### Your instructions
Images excluded, reproduce each line of the records exactly as it stands.

### Provided data

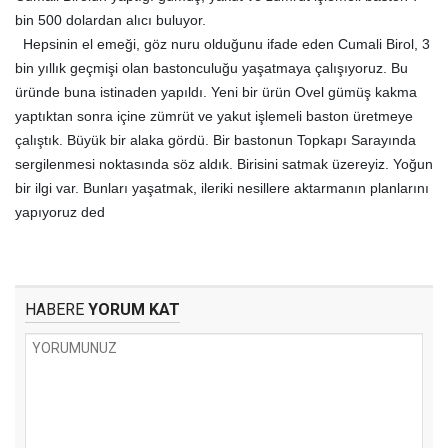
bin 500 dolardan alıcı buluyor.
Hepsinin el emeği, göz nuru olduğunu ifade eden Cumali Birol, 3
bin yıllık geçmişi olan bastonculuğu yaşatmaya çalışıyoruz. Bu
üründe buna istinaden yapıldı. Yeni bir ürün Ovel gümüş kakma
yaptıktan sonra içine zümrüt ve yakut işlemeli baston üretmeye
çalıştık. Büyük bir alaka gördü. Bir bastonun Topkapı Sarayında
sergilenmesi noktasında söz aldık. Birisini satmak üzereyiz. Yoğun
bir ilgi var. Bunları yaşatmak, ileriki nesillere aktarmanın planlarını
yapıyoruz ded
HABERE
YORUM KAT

### Solution to this problem
bin 500 dolardan alıcı buluyor.
Hepsinin el emeği, göz nuru olduğunu ifade eden Cumali Birol, 3
bin yıllık geçmişi olan bastonculuğu yaşatmaya çalışıyoruz. Bu
üründe buna istinaden yapıldı. Yeni bir ürün Ovel gümüş kakma
yaptıktan sonra içine zümrüt ve yakut işlemeli baston üretmeye
çalıştık. Büyük bir alaka gördü. Bir bastonun Topkapı Sarayında
sergilenmesi noktasında söz aldık. Birisini satmak üzereyiz. Yoğun
bir ilgi var. Bunları yaşatmak, ileriki nesillere aktarmanın planlarını
yapıyoruz ded
HABERE
YORUM KAT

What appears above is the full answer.